Today’s column from The Daily Journal (Kankakee, Ill.) and The Times (Ottawa, Ill.)

Exploring the Second City’s Second Shore

The WISCH LIST

July 16, 2011

You’ve heard of North Avenue Beach, Montrose Beach and 63rd Street Beach. You know all about Navy Pier, have spied the harbors along Lake Michigan and savored the city’s skyline while zipping up Lake Shore Drive.

But when it comes to shorelines in Chicago, there’s a good chance that you’ve missed out completely on what’s perhaps the most pleasant of them all.

Say hello to Chicago’s Riverwalk, the best-kept secret in the Windy City – even though it’s kept right in the middle of everything.

“The Riverwalk is part of Mayor Daley’s vision to boost Chicago’s second shoreline, the Chicago River,” Chicago Department of Transportation Commissioner Bobby L. Ware said a couple of years ago when explaining one of the ex-mayor’s pet beautification projects.

“The river has played an integral part in the city’s past and the Riverwalk will play a vital role in the city’s future,” Ware continued. “It will be a place of recreation and reflection, a place where office workers and families can relax, and a great place to get a bite to eat.”

Well, thanks to my recent summertime explorations, I can vouch that the city’s Riverwalk no longer just will be those things.

It already is.

Tucked just below the way most people wander downtown Chicago – from the streets – the first sections of city’s river-level walkway opened in 2009, stretching from Michigan Avenue to State Street. Today, the Riverwalk, which was built out 17 to 20 feet into the river to literally create a new shoreline, winds under the Michigan and Wabash bridges and provides an uninterrupted route along the river from State Street to the lakefront.

Future plans call for extending the Riverwalk even deeper into downtown, but its current state is already fantastic. If you’ve taken an architecture boat tour in Chicago, you’ve likely already accessed part of the Riverwalk when you boarded a boat along it just below Michigan Avenue. But next time you’re downtown, I encourage you to skip the boat tour and conduct a river adventure on foot instead.

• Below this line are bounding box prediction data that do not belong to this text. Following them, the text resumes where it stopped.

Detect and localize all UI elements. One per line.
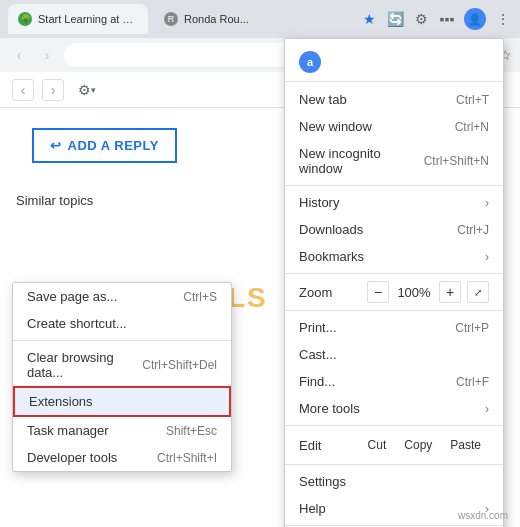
- web-back-button[interactable]: ‹: [12, 79, 34, 101]
- menu-help-label: Help: [299, 501, 326, 516]
- menu-new-tab-label: New tab: [299, 92, 347, 107]
- ctx-dev-tools[interactable]: Developer tools Ctrl+Shift+I: [13, 444, 231, 471]
- menu-icon[interactable]: ⋮: [494, 10, 512, 28]
- menu-incognito-shortcut: Ctrl+Shift+N: [424, 154, 489, 168]
- menu-print-label: Print...: [299, 320, 337, 335]
- gear-dropdown-icon: ▾: [91, 85, 96, 95]
- ctx-extensions-label: Extensions: [29, 394, 93, 409]
- browser-toolbar: ★ 🔄 ⚙ ▪▪▪ 👤 ⋮: [360, 8, 512, 30]
- ctx-create-label: Create shortcut...: [27, 316, 127, 331]
- ctx-clear-browsing[interactable]: Clear browsing data... Ctrl+Shift+Del: [13, 344, 231, 386]
- tab-favicon-2: R: [164, 12, 178, 26]
- menu-incognito-label: New incognito window: [299, 146, 424, 176]
- browser-window: 🌳 Start Learning at Tree R Ronda Rou... …: [0, 0, 520, 527]
- chevron-left-icon: ‹: [21, 82, 26, 98]
- menu-more-tools-arrow: ›: [485, 402, 489, 416]
- copy-button[interactable]: Copy: [396, 435, 440, 455]
- reply-icon: ↩: [50, 138, 62, 153]
- menu-bookmarks-label: Bookmarks: [299, 249, 364, 264]
- ctx-clear-label: Clear browsing data...: [27, 350, 142, 380]
- ctx-save-shortcut: Ctrl+S: [183, 290, 217, 304]
- menu-history-label: History: [299, 195, 339, 210]
- web-forward-button[interactable]: ›: [42, 79, 64, 101]
- ctx-extensions[interactable]: Extensions: [13, 386, 231, 417]
- zoom-expand-button[interactable]: ⤢: [467, 281, 489, 303]
- ctx-save-label: Save page as...: [27, 289, 117, 304]
- menu-new-tab[interactable]: New tab Ctrl+T: [285, 86, 503, 113]
- add-reply-button[interactable]: ↩ ADD A REPLY: [32, 128, 177, 163]
- apps-icon[interactable]: ▪▪▪: [438, 10, 456, 28]
- tab-label-1: Start Learning at Tree: [38, 13, 138, 25]
- menu-edit-row: Edit Cut Copy Paste: [285, 429, 503, 461]
- menu-divider-3: [285, 310, 503, 311]
- paste-button[interactable]: Paste: [442, 435, 489, 455]
- ctx-task-label: Task manager: [27, 423, 109, 438]
- menu-divider-6: [285, 525, 503, 526]
- tab-bar: 🌳 Start Learning at Tree R Ronda Rou... …: [0, 0, 520, 38]
- tab-favicon-1: 🌳: [18, 12, 32, 26]
- reply-label: ADD A REPLY: [68, 138, 159, 153]
- menu-divider-2: [285, 273, 503, 274]
- watermark: wsxdn.com: [458, 510, 508, 521]
- tab-inactive[interactable]: R Ronda Rou...: [154, 4, 259, 34]
- menu-settings[interactable]: Settings: [285, 468, 503, 495]
- cut-button[interactable]: Cut: [360, 435, 395, 455]
- menu-downloads-label: Downloads: [299, 222, 363, 237]
- ctx-create-shortcut[interactable]: Create shortcut...: [13, 310, 231, 337]
- refresh-icon[interactable]: 🔄: [386, 10, 404, 28]
- menu-find[interactable]: Find... Ctrl+F: [285, 368, 503, 395]
- menu-bookmarks[interactable]: Bookmarks ›: [285, 243, 503, 270]
- ctx-dev-shortcut: Ctrl+Shift+I: [157, 451, 217, 465]
- gear-icon: ⚙: [78, 82, 91, 98]
- menu-find-shortcut: Ctrl+F: [456, 375, 489, 389]
- chrome-menu-header: a: [285, 43, 503, 82]
- menu-incognito[interactable]: New incognito window Ctrl+Shift+N: [285, 140, 503, 182]
- chevron-right-icon: ›: [51, 82, 56, 98]
- chrome-menu-avatar: a: [299, 51, 321, 73]
- tab-label-2: Ronda Rou...: [184, 13, 249, 25]
- extensions-icon[interactable]: ⚙: [412, 10, 430, 28]
- menu-new-window-shortcut: Ctrl+N: [455, 120, 489, 134]
- menu-bookmarks-arrow: ›: [485, 250, 489, 264]
- ctx-task-manager[interactable]: Task manager Shift+Esc: [13, 417, 231, 444]
- menu-cast[interactable]: Cast...: [285, 341, 503, 368]
- zoom-controls: − 100% + ⤢: [367, 281, 489, 303]
- menu-history-arrow: ›: [485, 196, 489, 210]
- context-menu-page: Save page as... Ctrl+S Create shortcut..…: [12, 282, 232, 472]
- ctx-task-shortcut: Shift+Esc: [166, 424, 217, 438]
- menu-print[interactable]: Print... Ctrl+P: [285, 314, 503, 341]
- ctx-clear-shortcut: Ctrl+Shift+Del: [142, 358, 217, 372]
- ctx-save-page[interactable]: Save page as... Ctrl+S: [13, 283, 231, 310]
- menu-edit-label: Edit: [299, 438, 360, 453]
- menu-zoom-row: Zoom − 100% + ⤢: [285, 277, 503, 307]
- tab-active[interactable]: 🌳 Start Learning at Tree: [8, 4, 148, 34]
- web-gear-button[interactable]: ⚙ ▾: [76, 79, 98, 101]
- menu-more-tools[interactable]: More tools ›: [285, 395, 503, 422]
- ctx-dev-label: Developer tools: [27, 450, 117, 465]
- menu-more-tools-label: More tools: [299, 401, 360, 416]
- ctx-divider-1: [13, 340, 231, 341]
- menu-downloads[interactable]: Downloads Ctrl+J: [285, 216, 503, 243]
- zoom-in-button[interactable]: +: [439, 281, 461, 303]
- profile-avatar[interactable]: 👤: [464, 8, 486, 30]
- menu-new-window-label: New window: [299, 119, 372, 134]
- menu-divider-4: [285, 425, 503, 426]
- menu-divider-1: [285, 185, 503, 186]
- chrome-menu: a New tab Ctrl+T New window Ctrl+N New i…: [284, 38, 504, 527]
- menu-new-tab-shortcut: Ctrl+T: [456, 93, 489, 107]
- menu-divider-5: [285, 464, 503, 465]
- menu-print-shortcut: Ctrl+P: [455, 321, 489, 335]
- menu-cast-label: Cast...: [299, 347, 337, 362]
- menu-new-window[interactable]: New window Ctrl+N: [285, 113, 503, 140]
- zoom-value-display: 100%: [395, 285, 433, 300]
- forward-button[interactable]: ›: [36, 44, 58, 66]
- back-button[interactable]: ‹: [8, 44, 30, 66]
- edit-actions: Cut Copy Paste: [360, 435, 489, 455]
- menu-find-label: Find...: [299, 374, 335, 389]
- menu-history[interactable]: History ›: [285, 189, 503, 216]
- bookmark-icon[interactable]: ★: [360, 10, 378, 28]
- menu-zoom-label: Zoom: [299, 285, 367, 300]
- menu-settings-label: Settings: [299, 474, 346, 489]
- zoom-out-button[interactable]: −: [367, 281, 389, 303]
- menu-downloads-shortcut: Ctrl+J: [457, 223, 489, 237]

The Riverwalk provides the perfect place to enjoy Chicago’s architecture with an array of public plazas, outdoor cafes and bike rentals. It also features one of the city’s quirkiest, but least known museums in the McCormick Bridgehouse & Chicago River Museum (bridgehousemuseum.org), which is located in the southwest tower of the Michigan Avenue Bridge.

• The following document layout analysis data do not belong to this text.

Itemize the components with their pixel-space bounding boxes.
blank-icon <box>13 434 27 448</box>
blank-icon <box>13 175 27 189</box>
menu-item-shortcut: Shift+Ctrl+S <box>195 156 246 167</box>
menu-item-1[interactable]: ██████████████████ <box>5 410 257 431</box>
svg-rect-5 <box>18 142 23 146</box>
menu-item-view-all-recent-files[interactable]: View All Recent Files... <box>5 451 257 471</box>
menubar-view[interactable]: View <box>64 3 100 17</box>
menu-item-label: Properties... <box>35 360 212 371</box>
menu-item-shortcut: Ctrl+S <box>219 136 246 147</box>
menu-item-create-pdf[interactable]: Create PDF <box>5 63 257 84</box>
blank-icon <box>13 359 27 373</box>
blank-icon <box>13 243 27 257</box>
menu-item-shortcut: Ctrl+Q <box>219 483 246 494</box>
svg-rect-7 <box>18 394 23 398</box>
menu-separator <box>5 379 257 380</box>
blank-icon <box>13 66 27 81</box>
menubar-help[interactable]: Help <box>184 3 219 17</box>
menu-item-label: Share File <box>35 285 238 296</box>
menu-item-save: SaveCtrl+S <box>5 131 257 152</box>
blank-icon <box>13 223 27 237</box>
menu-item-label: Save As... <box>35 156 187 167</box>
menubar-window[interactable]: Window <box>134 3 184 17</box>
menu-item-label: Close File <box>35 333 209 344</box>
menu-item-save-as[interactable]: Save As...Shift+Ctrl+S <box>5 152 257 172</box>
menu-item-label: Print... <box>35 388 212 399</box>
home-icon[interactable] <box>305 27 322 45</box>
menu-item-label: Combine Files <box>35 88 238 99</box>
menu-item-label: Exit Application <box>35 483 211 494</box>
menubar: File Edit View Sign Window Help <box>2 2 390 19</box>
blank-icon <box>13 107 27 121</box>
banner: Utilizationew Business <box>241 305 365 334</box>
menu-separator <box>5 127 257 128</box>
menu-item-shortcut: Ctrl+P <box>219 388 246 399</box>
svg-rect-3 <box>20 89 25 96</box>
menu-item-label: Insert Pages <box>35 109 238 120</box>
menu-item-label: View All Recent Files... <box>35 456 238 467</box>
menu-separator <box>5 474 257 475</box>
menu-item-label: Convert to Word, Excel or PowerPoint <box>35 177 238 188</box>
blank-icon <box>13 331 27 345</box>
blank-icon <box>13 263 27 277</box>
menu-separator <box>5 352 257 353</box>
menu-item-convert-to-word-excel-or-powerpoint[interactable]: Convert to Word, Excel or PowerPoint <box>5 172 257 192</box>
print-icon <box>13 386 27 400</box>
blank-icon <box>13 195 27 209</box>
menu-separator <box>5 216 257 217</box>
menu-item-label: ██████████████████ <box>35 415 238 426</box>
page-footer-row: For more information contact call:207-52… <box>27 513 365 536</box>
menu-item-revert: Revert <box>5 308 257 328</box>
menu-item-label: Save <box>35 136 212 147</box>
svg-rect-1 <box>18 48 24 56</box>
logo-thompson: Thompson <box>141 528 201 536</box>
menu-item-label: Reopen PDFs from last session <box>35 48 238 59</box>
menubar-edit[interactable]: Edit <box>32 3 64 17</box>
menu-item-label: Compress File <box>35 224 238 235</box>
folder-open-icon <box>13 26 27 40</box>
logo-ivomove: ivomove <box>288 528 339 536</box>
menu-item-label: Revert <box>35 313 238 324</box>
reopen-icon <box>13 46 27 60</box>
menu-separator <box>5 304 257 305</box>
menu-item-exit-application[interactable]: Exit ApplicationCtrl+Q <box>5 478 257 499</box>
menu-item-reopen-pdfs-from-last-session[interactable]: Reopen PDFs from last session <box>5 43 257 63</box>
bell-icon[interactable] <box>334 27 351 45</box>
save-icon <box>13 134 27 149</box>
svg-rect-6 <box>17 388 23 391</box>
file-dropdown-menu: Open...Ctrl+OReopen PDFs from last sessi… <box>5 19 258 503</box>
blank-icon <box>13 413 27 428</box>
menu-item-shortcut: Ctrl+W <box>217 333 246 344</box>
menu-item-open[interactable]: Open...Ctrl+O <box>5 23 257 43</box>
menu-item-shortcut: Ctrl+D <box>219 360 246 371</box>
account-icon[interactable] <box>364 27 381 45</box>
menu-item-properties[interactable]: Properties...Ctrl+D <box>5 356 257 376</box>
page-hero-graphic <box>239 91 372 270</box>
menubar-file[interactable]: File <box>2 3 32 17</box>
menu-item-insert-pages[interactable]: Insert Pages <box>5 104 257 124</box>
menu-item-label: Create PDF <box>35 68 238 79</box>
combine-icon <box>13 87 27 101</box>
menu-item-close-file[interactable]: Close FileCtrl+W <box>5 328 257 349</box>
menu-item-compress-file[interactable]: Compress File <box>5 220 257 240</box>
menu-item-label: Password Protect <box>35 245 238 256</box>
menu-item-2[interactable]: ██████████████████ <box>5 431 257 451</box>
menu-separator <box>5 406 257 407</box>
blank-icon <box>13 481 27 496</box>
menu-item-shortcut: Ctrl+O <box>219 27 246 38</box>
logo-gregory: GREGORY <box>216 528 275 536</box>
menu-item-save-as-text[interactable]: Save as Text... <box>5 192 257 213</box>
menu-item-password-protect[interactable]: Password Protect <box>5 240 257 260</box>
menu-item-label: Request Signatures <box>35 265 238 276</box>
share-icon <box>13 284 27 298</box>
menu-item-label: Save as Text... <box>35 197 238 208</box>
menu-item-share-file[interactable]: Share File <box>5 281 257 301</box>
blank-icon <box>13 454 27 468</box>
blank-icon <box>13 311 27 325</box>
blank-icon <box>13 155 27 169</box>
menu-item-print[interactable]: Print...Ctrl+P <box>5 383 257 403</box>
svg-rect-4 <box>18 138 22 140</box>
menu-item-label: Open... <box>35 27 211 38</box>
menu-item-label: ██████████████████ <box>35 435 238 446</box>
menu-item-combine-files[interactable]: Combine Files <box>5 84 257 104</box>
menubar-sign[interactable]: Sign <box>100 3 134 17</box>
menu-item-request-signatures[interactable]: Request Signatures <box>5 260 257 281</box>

Beginning at river level and spiraling five stories up, the museum takes visitors past the massive gears of Chicago’s most famous movable bridge while also telling the story of the Chicago River and offering a 360-degree view of the city and river at its top.

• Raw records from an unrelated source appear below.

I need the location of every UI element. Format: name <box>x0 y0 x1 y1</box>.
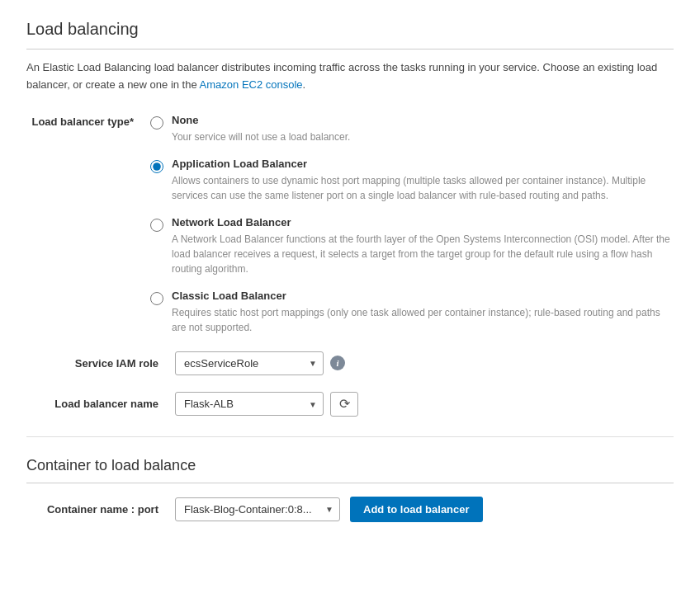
radio-classic[interactable] <box>150 292 163 305</box>
ec2-console-link[interactable]: Amazon EC2 console <box>200 78 303 91</box>
description-text-1: An Elastic Load Balancing load balancer … <box>26 61 657 91</box>
radio-group-load-balancer-type: None Your service will not use a load ba… <box>150 114 674 335</box>
load-balancer-type-label: Load balancer type* <box>26 114 150 128</box>
container-name-port-select-wrapper: Flask-Blog-Container:0:8... ▼ <box>175 497 340 521</box>
service-iam-role-info-icon[interactable]: i <box>330 356 345 370</box>
radio-none[interactable] <box>150 116 163 130</box>
radio-option-none: None Your service will not use a load ba… <box>150 114 674 144</box>
service-iam-role-label: Service IAM role <box>26 357 175 370</box>
description-text-2: . <box>303 78 306 91</box>
radio-classic-desc: Requires static host port mappings (only… <box>172 305 674 335</box>
refresh-button[interactable]: ⟳ <box>330 392 358 417</box>
radio-nlb[interactable] <box>150 219 163 232</box>
load-balancer-type-group: Load balancer type* None Your service wi… <box>26 114 674 335</box>
container-section-title: Container to load balance <box>26 457 674 483</box>
page-title: Load balancing <box>26 20 674 49</box>
radio-none-desc: Your service will not use a load balance… <box>172 130 674 144</box>
radio-nlb-desc: A Network Load Balancer functions at the… <box>172 232 674 276</box>
service-iam-role-group: Service IAM role ecsServiceRole ▼ i <box>26 351 674 375</box>
load-balancer-name-select-wrapper: Flask-ALB ▼ <box>175 392 324 416</box>
radio-option-classic: Classic Load Balancer Requires static ho… <box>150 290 674 335</box>
load-balancer-name-group: Load balancer name Flask-ALB ▼ ⟳ <box>26 392 674 417</box>
radio-alb-content: Application Load Balancer Allows contain… <box>172 158 674 203</box>
radio-alb[interactable] <box>150 160 163 173</box>
radio-nlb-content: Network Load Balancer A Network Load Bal… <box>172 216 674 276</box>
radio-none-content: None Your service will not use a load ba… <box>172 114 674 144</box>
radio-classic-content: Classic Load Balancer Requires static ho… <box>172 290 674 335</box>
radio-option-nlb: Network Load Balancer A Network Load Bal… <box>150 216 674 276</box>
radio-none-label: None <box>172 114 674 126</box>
section-divider <box>26 436 674 437</box>
container-name-port-select[interactable]: Flask-Blog-Container:0:8... <box>175 497 340 521</box>
load-balancer-name-label: Load balancer name <box>26 398 175 410</box>
radio-nlb-label: Network Load Balancer <box>172 216 674 228</box>
radio-alb-label: Application Load Balancer <box>172 158 674 170</box>
radio-option-alb: Application Load Balancer Allows contain… <box>150 158 674 203</box>
service-iam-role-select[interactable]: ecsServiceRole <box>175 351 324 375</box>
radio-alb-desc: Allows containers to use dynamic host po… <box>172 173 674 203</box>
container-name-port-label: Container name : port <box>26 503 175 516</box>
load-balancer-name-select[interactable]: Flask-ALB <box>175 392 324 416</box>
page-description: An Elastic Load Balancing load balancer … <box>26 59 674 94</box>
container-name-port-group: Container name : port Flask-Blog-Contain… <box>26 497 674 522</box>
service-iam-role-select-wrapper: ecsServiceRole ▼ <box>175 351 324 375</box>
add-to-load-balancer-button[interactable]: Add to load balancer <box>350 497 483 522</box>
radio-classic-label: Classic Load Balancer <box>172 290 674 302</box>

The museum is open Thursday-Monday, 10 a.m.-5 p.m., between May 15 and October 31. General admission is $4.

All along the Riverwalk, you’ll find spots to grab a bite or drink, but the most unique is Cyrano’s Café & Wine Bar, located on the river’s south bank between the Michigan Avenue and Columbus Drive bridges. An offshoot of its sister restaurant in River North, the café offers a menu of French dishes such as quiche Lorraine and homemade pate (although my American palate ordered the burger). There’s an ice cream shop and crepe stand, as well.

But what really sets Cyrano’s apart is the setting, as chef-owner Didier Durand designed the café area to resemble artist Claude Monet’s home in Giverny, France.

And, in fact, while sitting at a table at Cyrano’s surrounded by flowers and beneath a canopy of trees as a live guitarist strums in the background, one can almost mistake the Chicago River for the Seine and Michigan Avenue for the Champs-Élysées.

Vivé la Riverwalk.

It’s worth a visit.

Just a stretch of the Riverwalk, Chicago's "Second Shore."